Menurut Somsak Ankasil, Direktur Jenderal Departemen Pelayanan Medis, beberapa pasien menunjukkan gejala demensia 1 hingga 6 bulan setelah terinfeksi COVID-19.
Anaksil mengatakan pasien mengalami gejala parah setelah infeksi akut COVID-19. Hal ini menyebabkan kekurangan oksigen yang dapat menyebabkan depresi dan kecemasan dengan gejala neurologis dan demensia sebagai akibatnya.
Namun, ia mengatakan gejalanya bisa membaik dengan sendirinya seiring berjalannya waktu.

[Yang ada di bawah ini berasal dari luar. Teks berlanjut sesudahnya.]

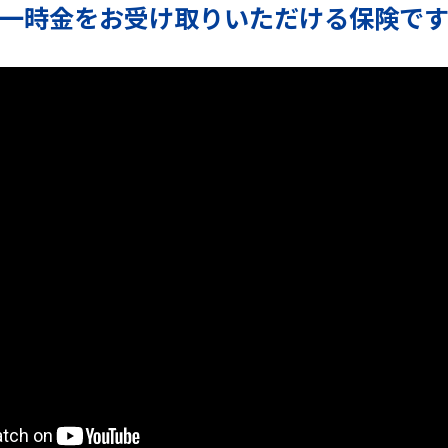
一時金をお受け取りいただける
保険で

Mengutip penelitian yang diterbitkan dalam Jurnal Demensia Alzheimer, De la Vega mengatakan ada beberapa cara COVID-19 dapat menyebabkan disfungsi otak. Ini termasuk:
infeksi otak langsung, menyebabkan ensefalitis
vaskulopati atau vaskulitis, atau dikenal sebagai peradangan pembuluh darah di otak
peradangan sistemik atau badai sitokin
disfungsi autoimun
kerusakan organ lainnya
Meskipun para peneliti menemukan bahwa COVID-19 dapat meningkatkan gangguan kognitif, apakah ini berarti penyakit ini dapat menyebabkan demensia?